Hatha yoga simply refers to all styles of yoga that are grounded in physical practice. A Hatha class generally teaches basic physical poses. Hatha yoga classes are good if you’re starting out because they offer a classic approach to breathing and poses and typically go at a slower pace than some of the other styles. If a class calls itself Hatha, it’s generally intended for beginners.
Bikram Yoga
Best for beginners, people who want a sweat, or those who like a set routine because of Bikram’s predictable routine.
Bikram yoga is hot! The yoga studio is set to 105 degrees with 40 percent humidity.
Invented by Bikram Choudhury about 30 years ago, Bikram yoga includes a series of 26 poses, with each one done twice per session. The heat is supposed to increase flexibility and suppleness.
Bikram is one of the most popular types of yoga around, so it’s pretty easy to find. Just make sure you can stand the heat and stay hydrated!
Ashtanga Yoga
Best for those looking for a more rigorous workout and a predictable routine and sequence of exercises.
Ashtanga is rooted in ancient yoga. It’s a more defined and difficult style of yoga that has a set sequence of poses, where each movement is tied to a breath.
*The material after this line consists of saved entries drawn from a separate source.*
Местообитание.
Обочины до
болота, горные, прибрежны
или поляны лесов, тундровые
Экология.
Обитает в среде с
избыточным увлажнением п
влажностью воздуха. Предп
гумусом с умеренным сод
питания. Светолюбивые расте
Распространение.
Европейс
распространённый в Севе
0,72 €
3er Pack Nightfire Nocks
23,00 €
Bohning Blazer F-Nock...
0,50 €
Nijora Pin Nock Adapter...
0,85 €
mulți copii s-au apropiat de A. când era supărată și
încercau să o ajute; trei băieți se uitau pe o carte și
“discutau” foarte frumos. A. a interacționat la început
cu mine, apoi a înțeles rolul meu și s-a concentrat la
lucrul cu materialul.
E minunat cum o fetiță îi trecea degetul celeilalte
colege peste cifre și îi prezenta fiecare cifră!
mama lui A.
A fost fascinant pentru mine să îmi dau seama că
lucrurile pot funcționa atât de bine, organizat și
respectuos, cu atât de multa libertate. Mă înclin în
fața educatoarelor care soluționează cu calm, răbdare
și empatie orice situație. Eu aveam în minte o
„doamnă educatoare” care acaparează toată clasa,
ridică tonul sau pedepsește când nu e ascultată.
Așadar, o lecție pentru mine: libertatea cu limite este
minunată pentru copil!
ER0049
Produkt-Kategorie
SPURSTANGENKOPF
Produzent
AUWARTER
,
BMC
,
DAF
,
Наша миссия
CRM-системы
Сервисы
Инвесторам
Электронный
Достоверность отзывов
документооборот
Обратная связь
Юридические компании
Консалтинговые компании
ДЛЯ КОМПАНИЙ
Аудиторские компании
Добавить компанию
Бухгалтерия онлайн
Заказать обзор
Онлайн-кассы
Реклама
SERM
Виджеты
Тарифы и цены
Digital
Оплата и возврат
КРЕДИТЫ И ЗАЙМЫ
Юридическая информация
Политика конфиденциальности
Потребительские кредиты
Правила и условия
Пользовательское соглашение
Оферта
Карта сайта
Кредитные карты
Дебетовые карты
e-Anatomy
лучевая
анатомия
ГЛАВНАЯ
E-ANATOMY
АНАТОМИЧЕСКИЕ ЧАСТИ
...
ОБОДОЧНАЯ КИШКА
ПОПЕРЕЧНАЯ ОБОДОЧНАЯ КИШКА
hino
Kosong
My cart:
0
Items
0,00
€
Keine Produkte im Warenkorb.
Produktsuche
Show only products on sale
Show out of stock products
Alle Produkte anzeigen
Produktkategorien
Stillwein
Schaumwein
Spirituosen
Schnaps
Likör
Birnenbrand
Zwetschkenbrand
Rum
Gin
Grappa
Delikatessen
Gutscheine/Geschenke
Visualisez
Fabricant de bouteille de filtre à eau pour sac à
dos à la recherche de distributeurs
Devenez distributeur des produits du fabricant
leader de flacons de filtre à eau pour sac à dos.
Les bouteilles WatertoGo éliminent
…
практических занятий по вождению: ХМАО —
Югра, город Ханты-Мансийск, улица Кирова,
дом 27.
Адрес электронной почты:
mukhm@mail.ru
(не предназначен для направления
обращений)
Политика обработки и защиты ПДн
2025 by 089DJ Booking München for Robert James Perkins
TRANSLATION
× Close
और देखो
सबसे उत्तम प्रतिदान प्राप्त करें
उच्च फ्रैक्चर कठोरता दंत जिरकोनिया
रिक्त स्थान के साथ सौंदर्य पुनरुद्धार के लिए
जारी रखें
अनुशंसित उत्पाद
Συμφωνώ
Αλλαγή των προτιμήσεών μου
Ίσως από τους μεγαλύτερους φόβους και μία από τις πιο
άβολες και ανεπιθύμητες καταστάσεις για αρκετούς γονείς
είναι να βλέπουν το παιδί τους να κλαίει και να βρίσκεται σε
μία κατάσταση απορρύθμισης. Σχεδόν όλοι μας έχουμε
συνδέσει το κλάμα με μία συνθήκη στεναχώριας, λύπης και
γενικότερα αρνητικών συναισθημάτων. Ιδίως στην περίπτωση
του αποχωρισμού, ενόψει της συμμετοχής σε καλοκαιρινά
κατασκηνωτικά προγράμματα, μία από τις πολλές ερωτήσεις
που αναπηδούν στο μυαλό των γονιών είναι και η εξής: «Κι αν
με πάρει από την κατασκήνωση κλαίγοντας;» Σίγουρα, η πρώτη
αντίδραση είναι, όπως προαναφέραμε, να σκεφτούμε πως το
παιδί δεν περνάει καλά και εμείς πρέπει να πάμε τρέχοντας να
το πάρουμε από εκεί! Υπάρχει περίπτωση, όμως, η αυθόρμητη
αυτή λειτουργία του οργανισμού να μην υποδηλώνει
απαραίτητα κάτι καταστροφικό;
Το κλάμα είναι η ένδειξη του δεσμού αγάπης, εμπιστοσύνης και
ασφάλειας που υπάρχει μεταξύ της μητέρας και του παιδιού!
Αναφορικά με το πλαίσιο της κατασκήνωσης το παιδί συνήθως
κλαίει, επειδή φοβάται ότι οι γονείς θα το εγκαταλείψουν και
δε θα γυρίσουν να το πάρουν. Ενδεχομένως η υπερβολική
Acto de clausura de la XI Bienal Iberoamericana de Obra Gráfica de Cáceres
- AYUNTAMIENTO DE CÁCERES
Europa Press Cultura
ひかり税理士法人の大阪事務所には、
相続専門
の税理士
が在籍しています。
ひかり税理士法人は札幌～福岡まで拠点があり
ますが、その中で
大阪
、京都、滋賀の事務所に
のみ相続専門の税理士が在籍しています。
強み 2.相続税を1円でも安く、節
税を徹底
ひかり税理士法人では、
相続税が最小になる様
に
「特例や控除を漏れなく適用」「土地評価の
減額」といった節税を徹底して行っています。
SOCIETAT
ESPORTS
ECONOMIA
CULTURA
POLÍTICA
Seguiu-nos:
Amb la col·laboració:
Ashtanga always performs the same poses, in the exact same sequence. It was popularized in the West by K. Pattabhi Jois in the 1970’s.
Vinyasa Yoga
Best for those looking for a high-intensity workout because of its faster pace, of flowing from one movement into another.
Vinyasa is a very fluid style of yoga, and probably the most athletic. A variation of Ashtanga, Vinyasa coordinates movement with breath and you typically flow from one movement into the next, not staying n one pose for very long. It’s different from Ashtanga, in that there is no set sequence of movements.
Iyengar Yoga
Best for those with injuries and those obsessed with form and getting their poses right.
Iyengar yoga is not afraid to use props, blocks, straps, walls, and blankets to help you hit the perfect form with precision detail. The biggest difference between Iyengar and Vinyasa is that while there is no set sequence, each pose is held for a set period of time.
Yoga frequency
If you’re just starting out, some yoga instructors suggest doing it every day for 10-25 minutes, so that you can start to train your muscle memory for each yoga pose.
That might mean you got to 1-2 classes per week, to make sure your getting good instruction on how to perform each pose properly, but then doing 10-25 minutes a day at home when you’re not going to the yoga class.
As referenced earlier in this article, one study showed that doing just 12 minutes of yoga a day can reverse the effects of bone density loss.
Then again, many instructors will tell you that doing just 1 class a week will have benefits for your health and state of mind.